YOUR ASSIGNMENT → What is needed is an exact copy of the records, with the images left out.

ENTRIES SHOWN Block Start

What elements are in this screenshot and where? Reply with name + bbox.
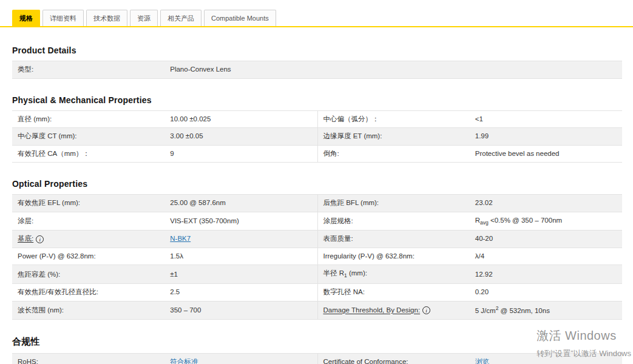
spec-row: 涂层:VIS-EXT (350-700nm)涂层规格:Ravg <0.5% @ … <box>12 212 622 231</box>
spec-label-text: Power (P-V) @ 632.8nm: <box>18 252 96 261</box>
spec-label: 边缘厚度 ET (mm): <box>317 128 470 145</box>
spec-value-cell: 符合标准 <box>164 354 317 364</box>
spec-value-link[interactable]: N-BK7 <box>170 234 191 244</box>
spec-label: 直径 (mm): <box>12 111 164 128</box>
spec-label: Irregularity (P-V) @ 632.8nm: <box>317 248 470 265</box>
spec-label-text: 直径 (mm): <box>18 115 52 124</box>
spec-label: 涂层规格: <box>317 212 470 231</box>
spec-value-cell: 23.02 <box>470 195 622 212</box>
section-title-optical: Optical Properties <box>12 179 622 189</box>
spec-row: 直径 (mm):10.00 ±0.025中心偏（弧分）：<1 <box>12 111 622 129</box>
spec-label: 涂层: <box>12 212 164 231</box>
spec-row: 中心厚度 CT (mm):3.00 ±0.05边缘厚度 ET (mm):1.99 <box>12 128 622 146</box>
spec-label-text: 有效焦距/有效孔径直径比: <box>18 288 98 297</box>
spec-row: 类型:Plano-Convex Lens <box>12 61 622 79</box>
spec-row: Power (P-V) @ 632.8nm:1.5λIrregularity (… <box>12 248 622 266</box>
spec-label-text: 涂层规格: <box>323 217 353 226</box>
spec-label: 有效孔径 CA（mm）： <box>12 146 164 163</box>
spec-value-cell: 350 – 700 <box>164 302 317 319</box>
tab-related-products[interactable]: 相关产品 <box>160 10 201 26</box>
spec-row: 有效焦距/有效孔径直径比:2.5数字孔径 NA:0.20 <box>12 284 622 302</box>
spec-value-cell: 10.00 ±0.025 <box>164 111 317 128</box>
spec-label-text: 中心偏（弧分）： <box>323 115 379 124</box>
spec-label-text[interactable]: Damage Threshold, By Design: <box>323 306 421 315</box>
spec-row: 基底:iN-BK7表面质量:40-20 <box>12 231 622 248</box>
spec-label-text: 类型: <box>18 65 33 75</box>
spec-value: 9 <box>170 149 174 159</box>
spec-label: 表面质量: <box>317 231 470 248</box>
section-title-product-details: Product Details <box>12 46 622 55</box>
spec-label-text: 波长范围 (nm): <box>18 306 64 315</box>
spec-row: 有效孔径 CA（mm）：9倒角:Protective bevel as need… <box>12 146 622 163</box>
spec-label: 倒角: <box>317 146 470 163</box>
spec-table-physical-mechanical: 直径 (mm):10.00 ±0.025中心偏（弧分）：<1中心厚度 CT (m… <box>12 110 622 163</box>
spec-value-cell: N-BK7 <box>164 231 317 248</box>
spec-value-link[interactable]: 浏览 <box>475 357 489 364</box>
spec-value-cell: Plano-Convex Lens <box>164 61 622 78</box>
spec-value: 12.92 <box>475 270 493 280</box>
spec-value-cell: 3.00 ±0.05 <box>164 128 317 145</box>
info-icon[interactable]: i <box>36 235 44 243</box>
tab-tech-data[interactable]: 技术数据 <box>86 10 127 26</box>
spec-row: 波长范围 (nm):350 – 700Damage Threshold, By … <box>12 302 622 320</box>
spec-label: 基底:i <box>12 231 164 248</box>
spec-label-text: 半径 R1 (mm): <box>323 269 367 280</box>
spec-value: ±1 <box>170 270 178 280</box>
spec-label-text: 数字孔径 NA: <box>323 288 365 297</box>
spec-label: Power (P-V) @ 632.8nm: <box>12 248 164 265</box>
spec-value: 2.5 <box>170 288 180 297</box>
spec-value-cell: VIS-EXT (350-700nm) <box>164 212 317 231</box>
spec-value-cell: 浏览 <box>470 354 622 364</box>
spec-value-cell: 40-20 <box>470 231 622 248</box>
spec-row: RoHS:符合标准Certificate of Conformance:浏览 <box>12 354 622 364</box>
spec-value: λ/4 <box>475 252 484 261</box>
spec-label: 中心偏（弧分）： <box>317 111 470 128</box>
spec-value: 350 – 700 <box>170 306 201 315</box>
spec-value: VIS-EXT (350-700nm) <box>170 217 239 226</box>
spec-label: 有效焦距/有效孔径直径比: <box>12 284 164 301</box>
spec-value-cell: 9 <box>164 146 317 163</box>
spec-table-optical: 有效焦距 EFL (mm):25.00 @ 587.6nm后焦距 BFL (mm… <box>12 194 622 320</box>
spec-label-text: 后焦距 BFL (mm): <box>323 198 379 208</box>
spec-label-text: 有效焦距 EFL (mm): <box>18 198 80 208</box>
spec-value: <1 <box>475 115 483 124</box>
spec-label: Damage Threshold, By Design:i <box>317 302 470 319</box>
content: Product Details 类型:Plano-Convex Lens Phy… <box>12 27 622 364</box>
spec-label-text[interactable]: 基底: <box>18 234 33 244</box>
spec-value: 25.00 @ 587.6nm <box>170 198 226 208</box>
spec-value-cell: 2.5 <box>164 284 317 301</box>
tab-specs[interactable]: 规格 <box>12 10 40 26</box>
spec-label-text: 有效孔径 CA（mm）： <box>18 149 90 159</box>
spec-value-cell: 1.99 <box>470 128 622 145</box>
spec-value: 3.00 ±0.05 <box>170 132 203 141</box>
spec-label: Certificate of Conformance: <box>317 354 470 364</box>
spec-table-product-details: 类型:Plano-Convex Lens <box>12 61 622 79</box>
spec-value-cell: 0.20 <box>470 284 622 301</box>
section-title-compliance: 合规性 <box>12 336 622 348</box>
spec-value: Protective bevel as needed <box>475 149 560 159</box>
spec-value-cell: 5 J/cm2 @ 532nm, 10ns <box>470 302 622 319</box>
tab-resources[interactable]: 资源 <box>130 10 158 26</box>
section-title-physical-mechanical: Physical & Mechanical Properties <box>12 95 622 105</box>
spec-value-cell: λ/4 <box>470 248 622 265</box>
tab-compatible-mounts[interactable]: Compatible Mounts <box>204 10 276 26</box>
spec-label-text: 边缘厚度 ET (mm): <box>323 132 382 141</box>
spec-label: RoHS: <box>12 354 164 364</box>
spec-label-text: Certificate of Conformance: <box>323 357 408 364</box>
spec-value-cell: ±1 <box>164 265 317 283</box>
spec-label: 焦距容差 (%): <box>12 265 164 283</box>
spec-value: 1.99 <box>475 132 489 141</box>
spec-value: 1.5λ <box>170 252 183 261</box>
tab-details[interactable]: 详细资料 <box>42 10 84 26</box>
spec-label: 半径 R1 (mm): <box>317 265 470 283</box>
spec-label-text: 涂层: <box>18 217 33 226</box>
spec-value: 40-20 <box>475 234 493 244</box>
spec-label: 类型: <box>12 61 164 78</box>
spec-label: 波长范围 (nm): <box>12 302 164 319</box>
spec-label-text: 表面质量: <box>323 234 353 244</box>
info-icon[interactable]: i <box>422 306 430 314</box>
spec-value-cell: 12.92 <box>470 265 622 283</box>
spec-value-link[interactable]: 符合标准 <box>170 357 198 364</box>
spec-value: Ravg <0.5% @ 350 – 700nm <box>475 216 562 227</box>
spec-value: Plano-Convex Lens <box>170 65 231 75</box>
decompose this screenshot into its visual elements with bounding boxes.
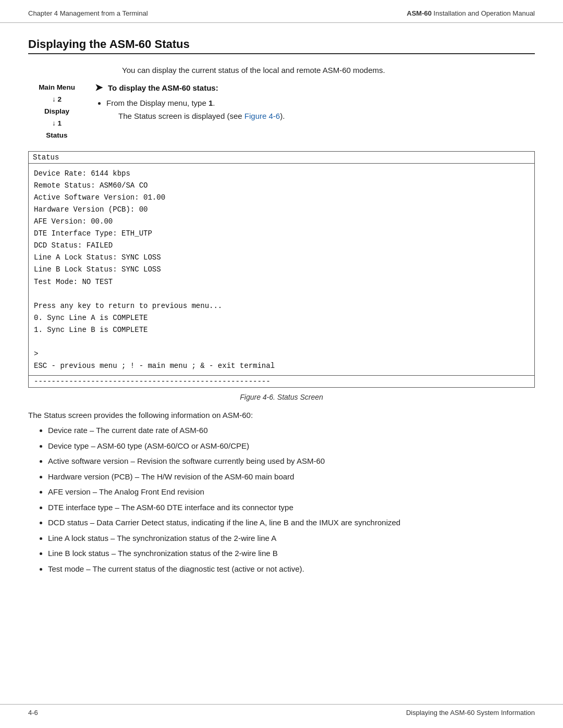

ENTRIES SHOWN Block End

TASK ANSWER →
What elements are in this screenshot and where? Reply with name + bbox.
spec-row: 涂层:VIS-EXT (350-700nm)涂层规格:Ravg <0.5% @ … <box>12 212 622 231</box>
spec-label-text: Power (P-V) @ 632.8nm: <box>18 252 96 261</box>
spec-label: 边缘厚度 ET (mm): <box>317 128 470 145</box>
spec-value-cell: 符合标准 <box>164 354 317 364</box>
spec-value-link[interactable]: N-BK7 <box>170 234 191 244</box>
spec-label: 直径 (mm): <box>12 111 164 128</box>
spec-label: Irregularity (P-V) @ 632.8nm: <box>317 248 470 265</box>
spec-label-text: 直径 (mm): <box>18 115 52 124</box>
spec-label: 涂层规格: <box>317 212 470 231</box>
spec-value-cell: 23.02 <box>470 195 622 212</box>
section-title-optical: Optical Properties <box>12 179 622 189</box>
spec-row: 直径 (mm):10.00 ±0.025中心偏（弧分）：<1 <box>12 111 622 129</box>
spec-label: 涂层: <box>12 212 164 231</box>
spec-row: 中心厚度 CT (mm):3.00 ±0.05边缘厚度 ET (mm):1.99 <box>12 128 622 146</box>
spec-label-text: 有效焦距/有效孔径直径比: <box>18 288 98 297</box>
spec-row: 类型:Plano-Convex Lens <box>12 61 622 79</box>
spec-row: Power (P-V) @ 632.8nm:1.5λIrregularity (… <box>12 248 622 266</box>
spec-label-text: 涂层规格: <box>323 217 353 226</box>
spec-label: 有效孔径 CA（mm）： <box>12 146 164 163</box>
spec-value-cell: 350 – 700 <box>164 302 317 319</box>
tab-related-products[interactable]: 相关产品 <box>160 10 201 26</box>
spec-row: 有效焦距/有效孔径直径比:2.5数字孔径 NA:0.20 <box>12 284 622 302</box>
spec-value-cell: 10.00 ±0.025 <box>164 111 317 128</box>
spec-label-text: 中心偏（弧分）： <box>323 115 379 124</box>
spec-label-text[interactable]: Damage Threshold, By Design: <box>323 306 421 315</box>
spec-row: 基底:iN-BK7表面质量:40-20 <box>12 231 622 248</box>
spec-label-text: 类型: <box>18 65 33 75</box>
spec-value: 9 <box>170 149 174 159</box>
spec-label: 表面质量: <box>317 231 470 248</box>
section-title-product-details: Product Details <box>12 46 622 55</box>
spec-label-text: 波长范围 (nm): <box>18 306 64 315</box>
spec-row: 有效孔径 CA（mm）：9倒角:Protective bevel as need… <box>12 146 622 163</box>
spec-label: 倒角: <box>317 146 470 163</box>
spec-table-physical-mechanical: 直径 (mm):10.00 ±0.025中心偏（弧分）：<1中心厚度 CT (m… <box>12 110 622 163</box>
spec-value-cell: N-BK7 <box>164 231 317 248</box>
spec-value-link[interactable]: 浏览 <box>475 357 489 364</box>
spec-value-cell: Plano-Convex Lens <box>164 61 622 78</box>
spec-value: 12.92 <box>475 270 493 280</box>
spec-value-cell: 3.00 ±0.05 <box>164 128 317 145</box>
info-icon[interactable]: i <box>36 235 44 243</box>
tab-tech-data[interactable]: 技术数据 <box>86 10 127 26</box>
spec-row: 波长范围 (nm):350 – 700Damage Threshold, By … <box>12 302 622 320</box>
spec-label: 基底:i <box>12 231 164 248</box>
spec-label-text: 半径 R1 (mm): <box>323 269 367 280</box>
spec-value: ±1 <box>170 270 178 280</box>
spec-label-text: 数字孔径 NA: <box>323 288 365 297</box>
spec-label: Power (P-V) @ 632.8nm: <box>12 248 164 265</box>
spec-value: 2.5 <box>170 288 180 297</box>
spec-value-cell: VIS-EXT (350-700nm) <box>164 212 317 231</box>
spec-value-cell: 浏览 <box>470 354 622 364</box>
spec-value-cell: 40-20 <box>470 231 622 248</box>
spec-row: RoHS:符合标准Certificate of Conformance:浏览 <box>12 354 622 364</box>
spec-value: λ/4 <box>475 252 484 261</box>
spec-label: 中心偏（弧分）： <box>317 111 470 128</box>
spec-value: 350 – 700 <box>170 306 201 315</box>
spec-value: VIS-EXT (350-700nm) <box>170 217 239 226</box>
spec-label: 有效焦距/有效孔径直径比: <box>12 284 164 301</box>
spec-value-cell: 9 <box>164 146 317 163</box>
spec-table-optical: 有效焦距 EFL (mm):25.00 @ 587.6nm后焦距 BFL (mm… <box>12 194 622 320</box>
spec-label-text: 后焦距 BFL (mm): <box>323 198 379 208</box>
spec-label-text: 有效焦距 EFL (mm): <box>18 198 80 208</box>
spec-value: <1 <box>475 115 483 124</box>
spec-label: Damage Threshold, By Design:i <box>317 302 470 319</box>
content: Product Details 类型:Plano-Convex Lens Phy… <box>12 27 622 364</box>
spec-label-text[interactable]: 基底: <box>18 234 33 244</box>
spec-value: 25.00 @ 587.6nm <box>170 198 226 208</box>
spec-value-cell: 2.5 <box>164 284 317 301</box>
tab-specs[interactable]: 规格 <box>12 10 40 26</box>
spec-label-text: 有效孔径 CA（mm）： <box>18 149 90 159</box>
spec-value-cell: 1.99 <box>470 128 622 145</box>
spec-value: 3.00 ±0.05 <box>170 132 203 141</box>
spec-label: Certificate of Conformance: <box>317 354 470 364</box>
spec-table-product-details: 类型:Plano-Convex Lens <box>12 61 622 79</box>
spec-value-cell: 0.20 <box>470 284 622 301</box>
section-title-compliance: 合规性 <box>12 336 622 348</box>
spec-value: Protective bevel as needed <box>475 149 560 159</box>
spec-value-cell: 5 J/cm2 @ 532nm, 10ns <box>470 302 622 319</box>
tab-resources[interactable]: 资源 <box>130 10 158 26</box>
section-title-physical-mechanical: Physical & Mechanical Properties <box>12 95 622 105</box>
spec-value-cell: λ/4 <box>470 248 622 265</box>
tab-compatible-mounts[interactable]: Compatible Mounts <box>204 10 276 26</box>
spec-label-text: 边缘厚度 ET (mm): <box>323 132 382 141</box>
spec-label: RoHS: <box>12 354 164 364</box>
spec-label-text: Certificate of Conformance: <box>323 357 408 364</box>
spec-value-cell: ±1 <box>164 265 317 283</box>
spec-label: 焦距容差 (%): <box>12 265 164 283</box>
spec-value: 1.99 <box>475 132 489 141</box>
spec-value: 1.5λ <box>170 252 183 261</box>
tab-details[interactable]: 详细资料 <box>42 10 84 26</box>
spec-label: 半径 R1 (mm): <box>317 265 470 283</box>
spec-label-text: 涂层: <box>18 217 33 226</box>
spec-value: 40-20 <box>475 234 493 244</box>
spec-label: 类型: <box>12 61 164 78</box>
spec-label: 波长范围 (nm): <box>12 302 164 319</box>
spec-label-text: 表面质量: <box>323 234 353 244</box>
info-icon[interactable]: i <box>422 306 430 314</box>
spec-value-cell: 12.92 <box>470 265 622 283</box>
spec-value-link[interactable]: 符合标准 <box>170 357 198 364</box>
spec-value: Ravg <0.5% @ 350 – 700nm <box>475 216 562 227</box>
spec-value: Plano-Convex Lens <box>170 65 231 75</box>
decompose this screenshot into its visual elements with bounding boxes.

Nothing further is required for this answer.